I was watching one of those state trooper TV shows the other day.  In the episode, a lady had intrusively parked her trailer on another lady's land in eastern Montana.  The landowner called the police to get her off.  While the police were on the way, the landowner discovered that there was another lady in the trailer- a young, Asian woman, and together, the two women were handing out flyers for "MASSAGES- 100% HOT YOUNG ASIAN WOMEN!"  When the officer arrived, he interviewed the young Asian.  "I don't know about this massage.  I came from New York to be a housecleaner.  She promises me $30,000 per month for cleaning... I mean $3,000."  As she spits out excuses, the officer stares at her dumbfounded, holding a flyer with her erotic picture front and center.  The woman had paperwork... a passport, nonetheless.  She was clearly a US citizen and not a victim of the international sex trade, yet here she was, willingly putting herself in the center of human trafficking- to be used and passed, used and passed.  The trooper asked a lot of questions to get the details of the case, but then he asked one question that I'm pretty sure we were all asking: Why?
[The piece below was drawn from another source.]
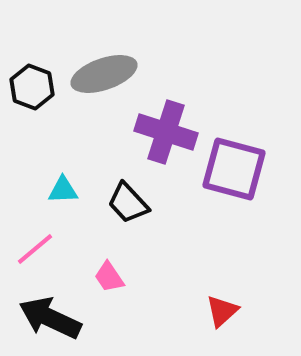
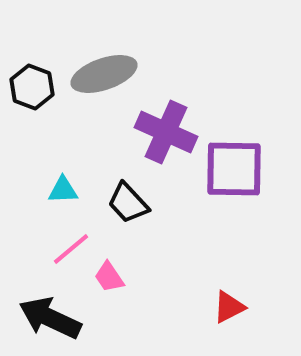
purple cross: rotated 6 degrees clockwise
purple square: rotated 14 degrees counterclockwise
pink line: moved 36 px right
red triangle: moved 7 px right, 4 px up; rotated 15 degrees clockwise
Jane was a lot like this lady.  She says she doesn't remember much about her childhood of drug-feuled abuse and molestation, occuring in both her home and the day care she attended on a daily basis.  At age 14, she found herself in the hands of Jay, a family friend who promised her a better life in Oregon, but ended up forcing Jane into prostitution.  Alone, empty, and unloved, Jane grew more and more depressed.  She knew she was being abused, but the attention from Jay felt good.  How can something so wrong and sick feel so much like a solution?  “I trusted him even after all this stuff. After he abused me, I still thought it was love — I thought that this is how it was supposed to be. … Most of our arguments were about money,” she said, adding that she had sex with six men a day, sometimes eight or nine. “I was bringing him $600 a day, but he wanted more.”  Just like this Asian lady, she could have gotten out.  She could have found a job.  But something was holding her back, tying her down to the prostitution beast.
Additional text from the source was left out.